But ‘Morning Joe’ hasn’t backtracked or apologized. He says he stands behind his comment.
In his opinion, he insists, telling Hillary to smile is kind of an act of feminism in itself. He says he is practicing gender-blindness by allowing Hillary to be subject to the same criticism as men. After all, that is only fair to her and the American people.
“We’ve hammered all candidates on their style and substance. We try to hold all candidates to the same standard,” he tweeted at 6:51 am Wednesday morning.
And in an opinion piece published in The Washington Post Wednesday night, Scarborough points out that he slammed Trump’s negative post-win attitude just as hard.
“But to those suggesting that critiquing a woman in the same way that one would critique a man is unfair, I can only say that there are no microaggressions when you are running for the highest office in the land,” says Scarborough.
“No man should say ‘smile’ to a woman walking down the street,” explains Scarborough. “But Clinton is not a pedestrian on her way to work. She is the most experienced politician on the national stage today who wants to be the next president of the United States. Critiquing anyone’s political skills who seeks that office is always fair game. Whether your name is Donald, Ted or Hillary.”
But thing is, say feminists and gender experts, he didn’t.
Female politicians experience a double bind, explained Deborah Tannen, an expert on gender and linguistics at Georgetown University, in a phone interview with The Christian Science Monitor on Thursday. And a double bind is different from a double standard. A double bind means there are two mutually exclusive demands, and anything you do to satisfy one violates the other. All female politicians experience a double bind because the demands of being a woman violate the demands of being a strong leader.
“He didn’t tweet Trump should smile,” says Dr. Tannen. “He is saying he would now, but at the time he didn’t tweet Trump should smile. But he did tweet Hillary should smile, even though he admits now that she does smile more. It’s the invisible hand of the double bind.”
And why did he not tweet about Trump’s frown Tuesday night? Probably because it didn’t even register to him, says Tannen.
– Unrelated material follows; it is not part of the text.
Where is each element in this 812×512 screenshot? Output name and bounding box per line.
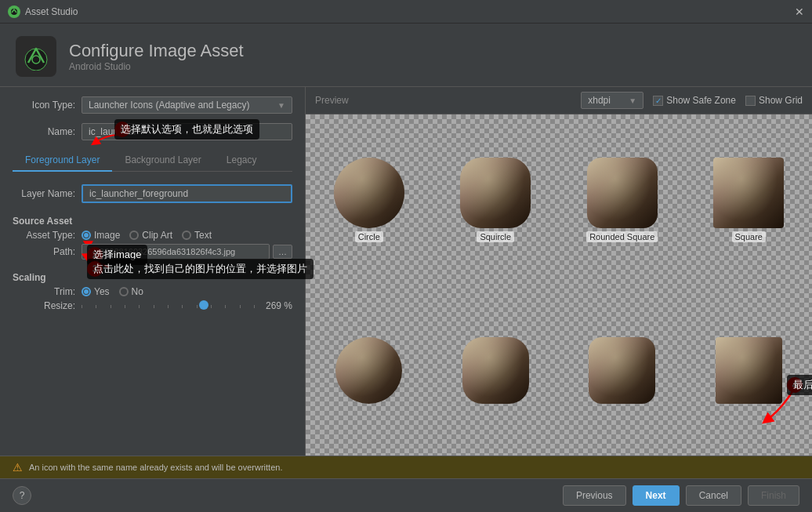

“You don’t notice when the men don’t smile because you don’t expect them too – and when [Hillary] does smile you don’t notice because it is part of the landscape, it is what you expect. People notice what is unexpected,” adds Tannen. “The trickiest thing about the double bind is that it’s invisible. The reason you are responding the way is because of what you expect for people of that sex. He recognized Hillary didn’t smile because she is female.”
Even if Scarborough had sent the same exact tweet to Donald instead of Hillary Tuesday night, feminists and pro-Hillary advocates say that it’s not the same thing. If the same sexist criticism was offered to both a man and woman, they say, it wouldn't carry the same weight in both cases.
“Just because you levy the same criticism towards a man doesn’t mean it will be interpreted the same way,” Nicole Bauer, a professor of gender and politics at the University of Alabama, tells The Monitor in a phone interview Thursday. Female candidates have to “walk the line” between being both tough and likable, but this is “not something that male candidates ever have to consider.”
“If Donald Trump doesn’t smile, he won’t lose any voters on that,” adds Dr. Bauer.